Sohu focal financial wallet multiple CSRF hijacking of arbitrary accounts and Solutions

Sohu focal financial wallet multiple CSRF hijacking of arbitrary accounts and Solutions

Http://ibank.focus.cn/account/

Token is not set for Multiple sensitive operations in the account.

Set the problem csrf poc:
 

Other operations are the same as above. In addition, if the user forgets the problem, the mailbox is used for retrieval, and the mailbox can also be bound to CSRF.
No. After binding an email address, You can reset the email address.

The payment password, mobile phone binding, and identity authentication can all be hijacked by CSRF. Besides the verification code in the mobile phone binding area, other codes can be CSRF.

However, the only operation with a verification code is a decoration that can be bypassed...




 



It seems that there is no problem. Send a packet to check whether the verification code is correct, and then request to send the SMS package
 



So I tried to replay this request. The returned result is not "Incorrect verification code",:
{"status":"5","msg":"\u9a8c\u8bc1\u7801\u95f4\u9694\u65f6\u95f4\u592a\u77ed\uff0c\u8bf7\u7a0d\u540e\u518d\u8bd5"}


The verification code interval is too short. Please try again later

This should be a request that bypasses the first verification code and directly requests the packet that sends the text message, but each text message has time interval verification.

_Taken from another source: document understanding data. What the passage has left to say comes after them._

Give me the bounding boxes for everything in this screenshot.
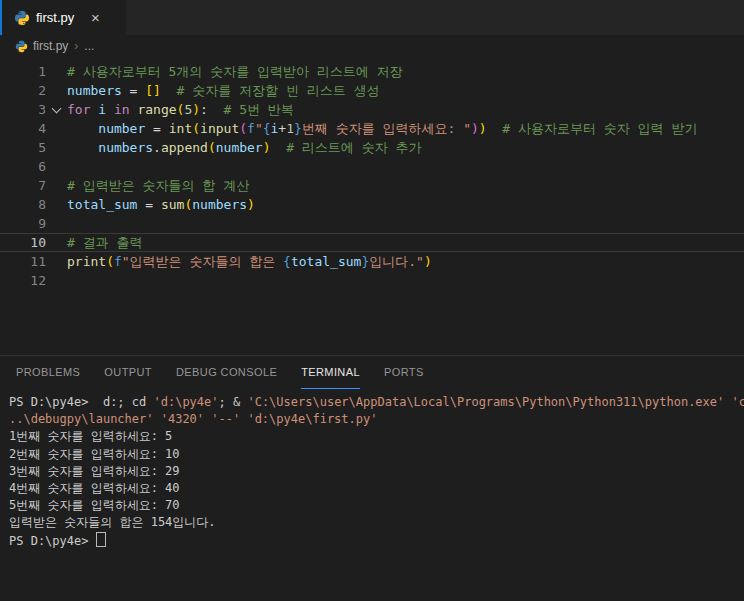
line-number: 4 bbox=[0, 119, 46, 138]
code-text: # 사용자로부터 5개의 숫자를 입력받아 리스트에 저장 bbox=[67, 62, 403, 81]
tab-label: first.py bbox=[36, 10, 74, 25]
fold-gutter bbox=[46, 81, 67, 100]
line-number: 10 bbox=[0, 233, 46, 252]
terminal-line: PS D:\py4e> bbox=[9, 532, 740, 549]
chevron-right-icon: › bbox=[74, 39, 78, 53]
panel-tab-bar: PROBLEMSOUTPUTDEBUG CONSOLETERMINALPORTS bbox=[0, 356, 744, 389]
focus-accent-strip bbox=[0, 0, 2, 35]
line-number: 7 bbox=[0, 176, 46, 195]
line-number: 1 bbox=[0, 62, 46, 81]
terminal-output[interactable]: PS D:\py4e> d:; cd 'd:\py4e'; & 'C:\User… bbox=[0, 389, 744, 549]
panel-tab-debug-console[interactable]: DEBUG CONSOLE bbox=[176, 356, 277, 389]
code-text: for i in range(5): # 5번 반복 bbox=[67, 100, 294, 119]
code-text: print(f"입력받은 숫자들의 합은 {total_sum}입니다.") bbox=[67, 252, 432, 271]
code-text: number = int(input(f"{i+1}번째 숫자를 입력하세요: … bbox=[67, 119, 697, 138]
breadcrumb-more[interactable]: ... bbox=[84, 39, 94, 53]
code-line[interactable]: 5 numbers.append(number) # 리스트에 숫자 추가 bbox=[0, 138, 744, 157]
code-text: numbers.append(number) # 리스트에 숫자 추가 bbox=[67, 138, 422, 157]
fold-gutter bbox=[46, 157, 67, 176]
fold-gutter bbox=[46, 214, 67, 233]
line-number: 8 bbox=[0, 195, 46, 214]
code-text: total_sum = sum(numbers) bbox=[67, 195, 255, 214]
terminal-line: 3번째 숫자를 입력하세요: 29 bbox=[9, 463, 740, 480]
line-number: 5 bbox=[0, 138, 46, 157]
close-tab-icon[interactable]: × bbox=[86, 9, 104, 27]
panel-tab-ports[interactable]: PORTS bbox=[384, 356, 424, 389]
terminal-line: ..\debugpy\launcher' '4320' '--' 'd:\py4… bbox=[9, 411, 740, 428]
code-text: # 입력받은 숫자들의 합 계산 bbox=[67, 176, 249, 195]
line-number: 6 bbox=[0, 157, 46, 176]
editor-tab-bar: first.py × bbox=[0, 0, 744, 35]
code-line[interactable]: 3for i in range(5): # 5번 반복 bbox=[0, 100, 744, 119]
code-line[interactable]: 10# 결과 출력 bbox=[0, 233, 744, 252]
terminal-line: 4번째 숫자를 입력하세요: 40 bbox=[9, 480, 740, 497]
terminal-line: 1번째 숫자를 입력하세요: 5 bbox=[9, 428, 740, 445]
fold-gutter bbox=[46, 233, 67, 252]
fold-chevron-icon[interactable] bbox=[46, 100, 67, 119]
line-number: 9 bbox=[0, 214, 46, 233]
code-line[interactable]: 12 bbox=[0, 271, 744, 290]
vscode-window: first.py × first.py › ... 1# 사용자로부터 5개의 … bbox=[0, 0, 744, 601]
fold-gutter bbox=[46, 138, 67, 157]
breadcrumb-file[interactable]: first.py bbox=[33, 39, 68, 53]
bottom-panel: PROBLEMSOUTPUTDEBUG CONSOLETERMINALPORTS… bbox=[0, 355, 744, 549]
fold-gutter bbox=[46, 62, 67, 81]
line-number: 2 bbox=[0, 81, 46, 100]
fold-gutter bbox=[46, 176, 67, 195]
code-line[interactable]: 9 bbox=[0, 214, 744, 233]
panel-tab-problems[interactable]: PROBLEMS bbox=[16, 356, 80, 389]
code-line[interactable]: 4 number = int(input(f"{i+1}번째 숫자를 입력하세요… bbox=[0, 119, 744, 138]
panel-tab-terminal[interactable]: TERMINAL bbox=[301, 356, 360, 389]
tab-first-py[interactable]: first.py × bbox=[2, 0, 126, 35]
breadcrumb[interactable]: first.py › ... bbox=[0, 35, 744, 57]
terminal-line: 5번째 숫자를 입력하세요: 70 bbox=[9, 497, 740, 514]
code-line[interactable]: 1# 사용자로부터 5개의 숫자를 입력받아 리스트에 저장 bbox=[0, 62, 744, 81]
code-line[interactable]: 11print(f"입력받은 숫자들의 합은 {total_sum}입니다.") bbox=[0, 252, 744, 271]
python-file-icon bbox=[15, 40, 28, 53]
code-line[interactable]: 7# 입력받은 숫자들의 합 계산 bbox=[0, 176, 744, 195]
fold-gutter bbox=[46, 271, 67, 290]
editor-lines: 1# 사용자로부터 5개의 숫자를 입력받아 리스트에 저장2numbers =… bbox=[0, 62, 744, 290]
fold-gutter bbox=[46, 252, 67, 271]
python-file-icon bbox=[14, 10, 30, 26]
terminal-cursor bbox=[96, 532, 106, 547]
code-text: numbers = [] # 숫자를 저장할 빈 리스트 생성 bbox=[67, 81, 380, 100]
panel-tab-output[interactable]: OUTPUT bbox=[104, 356, 152, 389]
line-number: 11 bbox=[0, 252, 46, 271]
code-editor[interactable]: 1# 사용자로부터 5개의 숫자를 입력받아 리스트에 저장2numbers =… bbox=[0, 57, 744, 355]
terminal-line: 2번째 숫자를 입력하세요: 10 bbox=[9, 446, 740, 463]
code-line[interactable]: 8total_sum = sum(numbers) bbox=[0, 195, 744, 214]
code-line[interactable]: 2numbers = [] # 숫자를 저장할 빈 리스트 생성 bbox=[0, 81, 744, 100]
terminal-line: PS D:\py4e> d:; cd 'd:\py4e'; & 'C:\User… bbox=[9, 394, 740, 411]
line-number: 12 bbox=[0, 271, 46, 290]
code-line[interactable]: 6 bbox=[0, 157, 744, 176]
terminal-line: 입력받은 숫자들의 합은 154입니다. bbox=[9, 514, 740, 531]
code-text: # 결과 출력 bbox=[67, 233, 142, 252]
line-number: 3 bbox=[0, 100, 46, 119]
fold-gutter bbox=[46, 195, 67, 214]
fold-gutter bbox=[46, 119, 67, 138]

So I tested the phone number as payload and sent the verification code to ten different phone numbers respectively. There was no prompt such as the time was too short, indicating that the verification was successful (PS: what if I use this to send text messages to millions of people ?)



Although there are time restrictions, you only need to set the packet sending interval,





By the way, CSRF can also be used to send text messages. That is to say, I don't need to send my own packets. I just need to put the link of the text message in the img expression, as long as the person with the Sohu cookie sees the image, he requests the url of the text message.
 
Solution:
1. Add token to sensitive operations

2. perform multiple steps to ensure process integrity. When verifying the next step, determine whether the previous step is successful.